Local governments are often keen to approve such big projects, believing they will contribute to their regional economies and help them to meet growth targets. But such building often leads to supply gluts and other inefficiencies due to lack of market considerations.
The latest power craze has stoked rising fears of a similar glut, with NEA head Nur Bekri warning earlier this month of looming across-the-board losses in the sector this year.
Beijing has been reining in new construction since last year, including blocking 15 coal power projects with a total planned installed capacity of 12.4 GW in nine provinces in September.
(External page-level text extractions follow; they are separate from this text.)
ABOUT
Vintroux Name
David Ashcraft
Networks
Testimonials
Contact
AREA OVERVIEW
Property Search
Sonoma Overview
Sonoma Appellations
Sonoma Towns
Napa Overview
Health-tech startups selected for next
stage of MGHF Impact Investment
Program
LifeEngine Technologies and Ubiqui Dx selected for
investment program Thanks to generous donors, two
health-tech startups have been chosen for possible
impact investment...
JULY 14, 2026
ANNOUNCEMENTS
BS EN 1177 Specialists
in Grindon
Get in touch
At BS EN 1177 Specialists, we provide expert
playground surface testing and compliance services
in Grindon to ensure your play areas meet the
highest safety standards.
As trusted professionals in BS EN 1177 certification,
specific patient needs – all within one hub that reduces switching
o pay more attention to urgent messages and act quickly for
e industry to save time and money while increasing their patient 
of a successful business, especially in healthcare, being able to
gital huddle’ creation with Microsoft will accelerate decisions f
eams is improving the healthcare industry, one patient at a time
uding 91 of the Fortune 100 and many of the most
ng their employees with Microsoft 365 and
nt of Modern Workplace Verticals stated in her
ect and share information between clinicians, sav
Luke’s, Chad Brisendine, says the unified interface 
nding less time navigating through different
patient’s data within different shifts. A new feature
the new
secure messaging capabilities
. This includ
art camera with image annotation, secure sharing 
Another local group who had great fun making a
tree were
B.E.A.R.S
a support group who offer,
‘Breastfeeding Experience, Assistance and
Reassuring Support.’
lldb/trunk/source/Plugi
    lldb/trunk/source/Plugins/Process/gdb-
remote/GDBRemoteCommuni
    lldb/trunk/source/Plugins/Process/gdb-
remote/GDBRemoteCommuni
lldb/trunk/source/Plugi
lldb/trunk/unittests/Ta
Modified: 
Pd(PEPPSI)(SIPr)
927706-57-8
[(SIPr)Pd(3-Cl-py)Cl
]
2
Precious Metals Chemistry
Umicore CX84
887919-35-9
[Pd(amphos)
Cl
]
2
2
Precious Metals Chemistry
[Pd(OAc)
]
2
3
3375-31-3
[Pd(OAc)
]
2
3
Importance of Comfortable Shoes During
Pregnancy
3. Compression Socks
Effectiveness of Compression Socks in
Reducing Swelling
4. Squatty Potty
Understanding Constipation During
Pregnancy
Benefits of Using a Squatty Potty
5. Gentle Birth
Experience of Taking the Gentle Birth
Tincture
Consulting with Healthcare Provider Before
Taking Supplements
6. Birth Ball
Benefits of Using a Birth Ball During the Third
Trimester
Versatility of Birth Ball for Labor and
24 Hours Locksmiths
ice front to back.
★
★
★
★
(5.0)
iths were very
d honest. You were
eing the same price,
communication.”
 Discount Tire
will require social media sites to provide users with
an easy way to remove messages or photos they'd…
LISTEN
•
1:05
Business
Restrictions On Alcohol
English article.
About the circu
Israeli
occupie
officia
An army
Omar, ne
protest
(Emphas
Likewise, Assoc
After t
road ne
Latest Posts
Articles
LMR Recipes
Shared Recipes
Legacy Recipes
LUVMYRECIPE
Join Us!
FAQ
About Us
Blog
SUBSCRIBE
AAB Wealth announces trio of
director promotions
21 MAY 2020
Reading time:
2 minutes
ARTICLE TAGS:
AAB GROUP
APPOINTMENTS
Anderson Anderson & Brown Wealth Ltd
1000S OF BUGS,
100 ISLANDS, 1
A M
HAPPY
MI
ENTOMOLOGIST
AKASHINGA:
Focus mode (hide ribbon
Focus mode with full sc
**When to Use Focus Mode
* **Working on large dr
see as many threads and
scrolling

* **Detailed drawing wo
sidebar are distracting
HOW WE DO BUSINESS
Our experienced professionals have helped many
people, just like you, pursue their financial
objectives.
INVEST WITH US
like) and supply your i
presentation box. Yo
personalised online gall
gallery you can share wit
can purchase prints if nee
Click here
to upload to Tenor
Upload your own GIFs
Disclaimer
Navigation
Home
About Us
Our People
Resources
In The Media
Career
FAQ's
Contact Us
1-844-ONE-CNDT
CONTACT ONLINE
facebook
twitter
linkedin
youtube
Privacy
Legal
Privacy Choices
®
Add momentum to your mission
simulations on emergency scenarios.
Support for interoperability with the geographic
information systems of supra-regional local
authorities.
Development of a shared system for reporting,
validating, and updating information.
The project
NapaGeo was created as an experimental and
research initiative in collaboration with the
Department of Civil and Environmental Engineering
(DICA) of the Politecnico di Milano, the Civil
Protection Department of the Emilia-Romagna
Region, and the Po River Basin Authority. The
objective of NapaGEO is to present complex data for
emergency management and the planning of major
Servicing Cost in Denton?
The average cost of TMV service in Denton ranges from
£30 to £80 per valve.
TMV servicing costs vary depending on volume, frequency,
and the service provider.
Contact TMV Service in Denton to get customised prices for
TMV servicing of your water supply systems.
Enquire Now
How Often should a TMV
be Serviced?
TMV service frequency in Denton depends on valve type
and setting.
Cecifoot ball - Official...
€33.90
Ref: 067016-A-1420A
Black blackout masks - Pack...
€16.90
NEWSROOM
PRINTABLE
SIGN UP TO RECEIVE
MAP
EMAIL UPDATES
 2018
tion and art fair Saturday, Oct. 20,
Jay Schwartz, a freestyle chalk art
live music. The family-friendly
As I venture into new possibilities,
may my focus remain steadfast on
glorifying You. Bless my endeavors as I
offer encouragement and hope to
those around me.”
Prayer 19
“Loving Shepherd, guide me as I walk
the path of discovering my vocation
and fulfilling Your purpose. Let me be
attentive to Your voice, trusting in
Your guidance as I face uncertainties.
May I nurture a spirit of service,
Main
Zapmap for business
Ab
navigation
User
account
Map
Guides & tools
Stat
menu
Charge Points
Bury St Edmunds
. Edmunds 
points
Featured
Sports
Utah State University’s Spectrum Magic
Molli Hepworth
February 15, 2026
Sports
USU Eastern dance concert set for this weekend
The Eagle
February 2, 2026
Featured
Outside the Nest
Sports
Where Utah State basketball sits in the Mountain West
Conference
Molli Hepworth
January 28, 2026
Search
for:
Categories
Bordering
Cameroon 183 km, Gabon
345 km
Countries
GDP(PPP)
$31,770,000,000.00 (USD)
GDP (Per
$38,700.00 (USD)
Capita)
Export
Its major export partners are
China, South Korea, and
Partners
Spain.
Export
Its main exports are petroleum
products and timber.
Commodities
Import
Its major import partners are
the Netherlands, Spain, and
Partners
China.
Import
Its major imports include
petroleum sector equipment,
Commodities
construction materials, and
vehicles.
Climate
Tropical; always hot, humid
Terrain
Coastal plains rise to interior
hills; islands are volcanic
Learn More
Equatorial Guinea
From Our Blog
More projects could be scrapped to achieve China’s goal to boost cleaner renewable energy, while cutting coal-burning power to 55% of the country’s total installed capacity from 59% in 2015. To achieve the target, more than 150 GW of new coal plants that were previously being planned must be abandoned or postponed.
Carbon Tracker, a London-based independent think tank focused on the impact of climate change on capital markets, argues that no new coal plants are needed in China until at least 2020, according to a report released by the organization in November.
Its study showed that China had 895 GW of operating coal-power capacity, or 2,689 plants, being used less than half of the time as of July.
The NEA said in a statement on Monday that thermal power plants across the nation, most of which burn coal, kept their generators running for an average of 4,165 hours last year, down 199 hours from a year earlier.
Total electricity consumption rose 5% in 2016 from a year ago, said the statement. The increase was the strongest in three years and accelerated sharply from a gain of just 0.5% in 2015.
But the rebound was largely driven by a spike in the use of cooling devices such as air conditioners in the third quarter, when the average national temperature shot to the highest level since 1961.
“We expect growth in demand for electricity to be at 3% to 5% in 2017, putting an effective curb on the increase in the installed capacity of thermal power,” Wu Bohua, an analyst with Changjiang Securities, said in a research note on Monday.